Among the entries below, tally each line where the word "Londen" appears and state only the total.

[Items from a data source]
_____
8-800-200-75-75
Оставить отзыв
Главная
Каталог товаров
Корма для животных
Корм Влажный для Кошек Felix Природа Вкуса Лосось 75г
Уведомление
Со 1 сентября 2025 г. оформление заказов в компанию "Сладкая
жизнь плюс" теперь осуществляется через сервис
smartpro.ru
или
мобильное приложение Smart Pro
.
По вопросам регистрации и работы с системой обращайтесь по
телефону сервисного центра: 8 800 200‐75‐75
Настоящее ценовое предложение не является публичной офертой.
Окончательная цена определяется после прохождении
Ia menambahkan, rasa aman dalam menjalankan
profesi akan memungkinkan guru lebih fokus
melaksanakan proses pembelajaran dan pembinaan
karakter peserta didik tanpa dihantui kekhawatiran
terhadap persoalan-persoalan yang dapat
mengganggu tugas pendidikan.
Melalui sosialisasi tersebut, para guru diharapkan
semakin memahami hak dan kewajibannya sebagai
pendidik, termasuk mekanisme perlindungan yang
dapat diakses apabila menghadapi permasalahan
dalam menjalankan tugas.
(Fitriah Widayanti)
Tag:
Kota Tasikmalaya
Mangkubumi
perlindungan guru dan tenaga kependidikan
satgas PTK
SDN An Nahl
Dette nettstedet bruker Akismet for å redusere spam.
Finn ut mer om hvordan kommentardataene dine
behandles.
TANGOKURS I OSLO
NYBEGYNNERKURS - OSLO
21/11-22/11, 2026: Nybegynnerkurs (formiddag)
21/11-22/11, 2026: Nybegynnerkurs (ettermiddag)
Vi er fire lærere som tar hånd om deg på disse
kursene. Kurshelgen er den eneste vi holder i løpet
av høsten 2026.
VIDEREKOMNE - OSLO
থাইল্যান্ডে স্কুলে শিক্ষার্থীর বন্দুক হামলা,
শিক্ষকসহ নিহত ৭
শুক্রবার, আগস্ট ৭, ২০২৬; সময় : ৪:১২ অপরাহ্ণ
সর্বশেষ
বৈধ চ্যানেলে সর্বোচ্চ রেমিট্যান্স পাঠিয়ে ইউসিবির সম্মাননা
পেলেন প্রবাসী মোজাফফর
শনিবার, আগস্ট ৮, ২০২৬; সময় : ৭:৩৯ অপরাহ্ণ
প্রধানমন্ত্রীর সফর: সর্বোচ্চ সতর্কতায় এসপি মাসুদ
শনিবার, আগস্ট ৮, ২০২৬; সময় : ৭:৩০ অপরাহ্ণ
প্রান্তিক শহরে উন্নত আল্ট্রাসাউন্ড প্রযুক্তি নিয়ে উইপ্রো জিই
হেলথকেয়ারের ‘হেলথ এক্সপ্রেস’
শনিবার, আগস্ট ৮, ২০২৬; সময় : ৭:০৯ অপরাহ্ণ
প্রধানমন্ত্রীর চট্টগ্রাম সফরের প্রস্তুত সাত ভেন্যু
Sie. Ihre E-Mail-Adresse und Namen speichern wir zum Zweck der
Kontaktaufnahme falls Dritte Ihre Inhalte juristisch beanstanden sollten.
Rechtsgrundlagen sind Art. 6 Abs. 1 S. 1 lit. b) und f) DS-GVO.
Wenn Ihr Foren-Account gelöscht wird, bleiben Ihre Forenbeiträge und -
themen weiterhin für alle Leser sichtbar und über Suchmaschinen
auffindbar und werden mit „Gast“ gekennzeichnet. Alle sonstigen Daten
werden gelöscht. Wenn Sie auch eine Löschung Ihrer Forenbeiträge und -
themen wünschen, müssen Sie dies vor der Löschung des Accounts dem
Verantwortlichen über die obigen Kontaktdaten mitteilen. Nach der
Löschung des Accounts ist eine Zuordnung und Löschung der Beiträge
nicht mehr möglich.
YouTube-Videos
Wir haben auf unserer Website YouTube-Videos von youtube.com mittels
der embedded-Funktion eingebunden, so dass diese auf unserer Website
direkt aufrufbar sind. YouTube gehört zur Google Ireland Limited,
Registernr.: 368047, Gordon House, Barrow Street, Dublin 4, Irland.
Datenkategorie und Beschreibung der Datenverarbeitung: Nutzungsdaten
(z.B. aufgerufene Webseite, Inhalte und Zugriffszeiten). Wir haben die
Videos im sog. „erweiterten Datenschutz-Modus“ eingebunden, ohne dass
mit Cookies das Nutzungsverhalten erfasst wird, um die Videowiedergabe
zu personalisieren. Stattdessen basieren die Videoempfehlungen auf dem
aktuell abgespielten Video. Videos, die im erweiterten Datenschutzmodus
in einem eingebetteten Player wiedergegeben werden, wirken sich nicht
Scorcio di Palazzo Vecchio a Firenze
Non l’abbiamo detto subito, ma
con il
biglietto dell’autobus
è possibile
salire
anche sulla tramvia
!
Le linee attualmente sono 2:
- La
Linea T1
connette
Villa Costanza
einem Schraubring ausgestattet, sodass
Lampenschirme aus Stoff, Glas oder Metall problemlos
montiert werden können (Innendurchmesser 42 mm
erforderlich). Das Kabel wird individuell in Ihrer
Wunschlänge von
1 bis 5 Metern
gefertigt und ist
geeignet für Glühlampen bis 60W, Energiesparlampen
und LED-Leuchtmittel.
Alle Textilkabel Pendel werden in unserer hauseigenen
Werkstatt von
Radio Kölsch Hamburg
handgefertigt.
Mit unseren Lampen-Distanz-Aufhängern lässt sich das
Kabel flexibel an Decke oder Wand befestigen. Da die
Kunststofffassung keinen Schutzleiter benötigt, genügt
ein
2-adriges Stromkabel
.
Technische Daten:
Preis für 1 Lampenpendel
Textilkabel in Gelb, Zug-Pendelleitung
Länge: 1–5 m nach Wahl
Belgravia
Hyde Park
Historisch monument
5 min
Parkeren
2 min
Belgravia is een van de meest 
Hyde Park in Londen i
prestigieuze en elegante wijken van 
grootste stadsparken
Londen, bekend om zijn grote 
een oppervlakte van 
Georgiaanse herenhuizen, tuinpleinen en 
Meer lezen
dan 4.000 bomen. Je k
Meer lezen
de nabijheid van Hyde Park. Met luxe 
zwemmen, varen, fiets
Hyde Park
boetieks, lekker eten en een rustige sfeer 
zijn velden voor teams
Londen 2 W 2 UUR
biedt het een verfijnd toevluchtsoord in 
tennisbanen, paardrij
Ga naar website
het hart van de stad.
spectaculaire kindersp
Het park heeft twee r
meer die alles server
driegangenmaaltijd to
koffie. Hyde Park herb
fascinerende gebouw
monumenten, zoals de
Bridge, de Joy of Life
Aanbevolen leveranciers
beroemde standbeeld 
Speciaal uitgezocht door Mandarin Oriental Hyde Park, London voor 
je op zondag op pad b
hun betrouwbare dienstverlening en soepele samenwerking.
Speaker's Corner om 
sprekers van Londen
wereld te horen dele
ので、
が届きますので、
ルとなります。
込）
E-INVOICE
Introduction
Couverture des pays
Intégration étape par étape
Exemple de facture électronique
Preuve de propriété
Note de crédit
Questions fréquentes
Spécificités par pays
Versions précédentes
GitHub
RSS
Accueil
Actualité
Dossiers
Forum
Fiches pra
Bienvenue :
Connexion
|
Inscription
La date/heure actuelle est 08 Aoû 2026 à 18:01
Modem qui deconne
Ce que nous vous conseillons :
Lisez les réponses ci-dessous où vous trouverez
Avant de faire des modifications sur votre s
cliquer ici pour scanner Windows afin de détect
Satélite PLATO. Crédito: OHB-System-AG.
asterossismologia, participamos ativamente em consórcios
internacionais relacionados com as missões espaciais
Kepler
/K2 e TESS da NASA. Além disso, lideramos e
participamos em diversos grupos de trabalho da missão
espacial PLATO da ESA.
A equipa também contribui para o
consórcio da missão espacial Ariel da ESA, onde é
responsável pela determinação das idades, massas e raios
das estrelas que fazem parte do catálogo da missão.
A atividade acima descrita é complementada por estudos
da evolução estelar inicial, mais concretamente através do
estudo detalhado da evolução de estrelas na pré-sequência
_____
Solution: 4